START AVAILABLE DATA

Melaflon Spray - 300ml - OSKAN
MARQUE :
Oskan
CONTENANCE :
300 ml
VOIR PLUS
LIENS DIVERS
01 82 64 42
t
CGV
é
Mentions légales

END AVAILABLE DATA

**TASK DIRECTIONS**. Output every line from the records, exactly as written.

**YOUR SOLUTION**.
Melaflon Spray - 300ml - OSKAN
MARQUE :
Oskan
CONTENANCE :
300 ml
VOIR PLUS
LIENS DIVERS
01 82 64 42
t
CGV
é
Mentions légales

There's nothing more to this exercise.